A national system of road user charging raising £16bn a year should be introduced to replace Vehicle Excise Duty.

That’s the verdict of the Institute for Public Policy Research (IPPR), which has delivered its findings on the future for the UK’s roads ahead of crucial reports set to be published by the Department for Transport (DFT) by the end of this week.

The influential think-tank says congestion would be reduced by around 7% if all motorists were charged each time they took to the road. While high-mileage drivers, and especially those on congested routes, would see their motoring costs rise, the IPPR reckons motorists in rural areas would end up paying less.

IPPR associate director Tony Grayling said: ‘Motorists should pay for the congestion and pollution they cause. Rural drivers would pay less, but all motorists would benefit from less congestion, a better environment and improved public transport.’

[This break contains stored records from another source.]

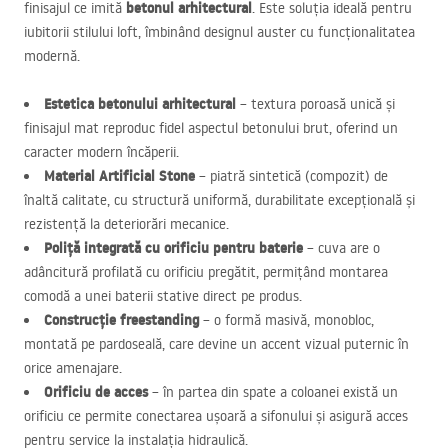
betonul arhitectural
finisajul ce imită
. Este soluția ideală pentru
iubitorii stilului loft, îmbinând designul auster cu funcționalitatea
modernă.
Estetica betonului arhitectural
– textura poroasă unică și
finisajul mat reproduc fidel aspectul betonului brut, oferind un
caracter modern încăperii.
Material Artificial Stone
– piatră sintetică (compozit) de
înaltă calitate, cu structură uniformă, durabilitate excepțională și
rezistență la deteriorări mecanice.
Poliță integrată cu orificiu pentru baterie
– cuva are o
adâncitură profilată cu orificiu pregătit, permițând montarea
comodă a unei baterii stative direct pe produs.
Construcție freestanding
– o formă masivă, monobloc,
montată pe pardoseală, care devine un accent vizual puternic în
orice amenajare.
Orificiu de acces
– în partea din spate a coloanei există un
orificiu ce permite conectarea ușoară a sifonului și asigură acces
pentru service la instalația hidraulică.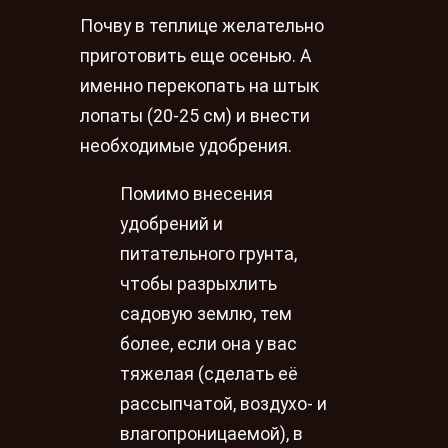
Почву в теплице желательно
приготовить еще осенью. А
именно перекопать на штык
лопаты (20-25 см) и внести
необходимые удобрения.
Помимо внесения
удобрений и
питательного грунта,
чтобы разрыхлить
садовую землю, тем
более, если она у вас
тяжелая (сделать её
рассыпчатой, воздухо- и
влагопроницаемой), в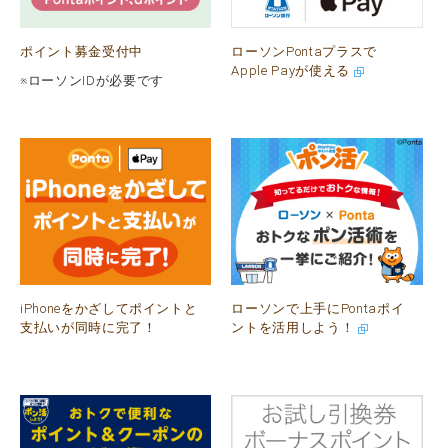
ポイント募金受付中
ローソンPontaプラスで
Apple Payが使える
※ローソンIDが必要です
iPhoneをかざしてポイントと
ローソンで上手にPontaポイ
支払いが同時に完了！
ントを活用しよう！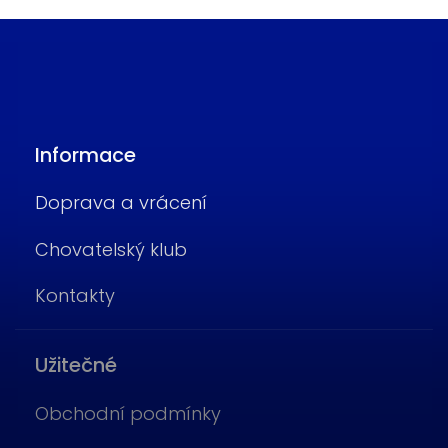
Informace
Doprava a vrácení
Chovatelský klub
Kontakty
Užitečné
Obchodní podmínky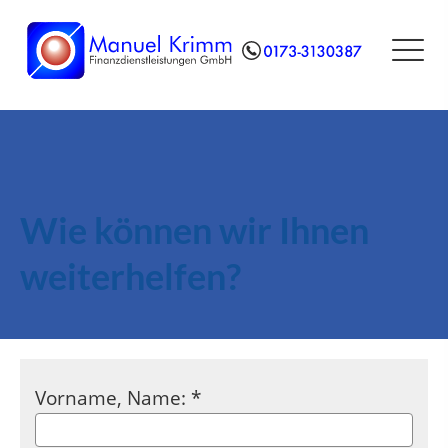
Wie können wir Ihnen
weiterhelfen?
Vorname, Name: *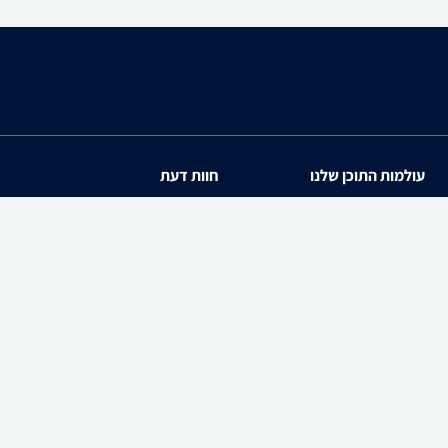
עולמות התוכן שלנו
חוות דעת
תיירות
iPhone 17
סופרמרקטים
Galaxy S26 Ultra SM-S94
מוצרים מבוקשים
iPhone 17 Pro
PowerShot SX740 HS
zap cars
Galaxy S26 SM-S942B/DS
WiseBuy
שיווק לעסקים-zap360
Galaxy A57 SM-A576B/DS
Galaxy S26 Ultra SM-S94
Galaxy Buds4 Pro SM-R640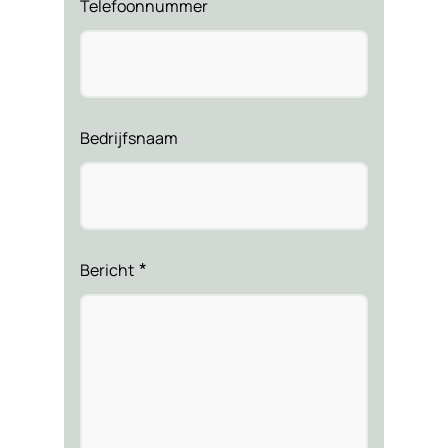
Telefoonnummer
Bedrijfsnaam
*
Bericht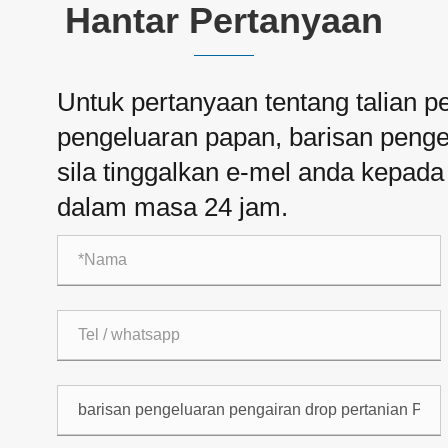
Hantar Pertanyaan
Untuk pertanyaan tentang talian p
pengeluaran papan, barisan pengel
sila tinggalkan e-mel anda kepad
dalam masa 24 jam.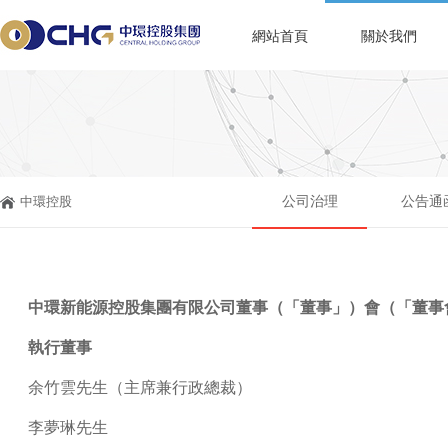
網站首頁
關於我們
中環控股
公司治理
公告通
中環新能源控股集團有限公司董事
（「董事」）
會（「董事
執行董事
余竹雲先生
（主席兼行政總裁）
李夢琳先生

The IPPR reckons it would take 10 years to put a national scheme in place, but is urging the Government to introduce tolls on any motorways which are widened far sooner, and to encourage more congestion charging in cities.

Its report coincides with another from the Independent Transport Commission which predicts that 60% of future traffic growth will be in suburban areas, creating significantly more congestion and extending journey times.

A feasibility report commissioned by the DFT a year ago is expected to back national road charging when it is published later this week. The DFT will also announce the results of its review of the Ten Year Transport Plan before Friday.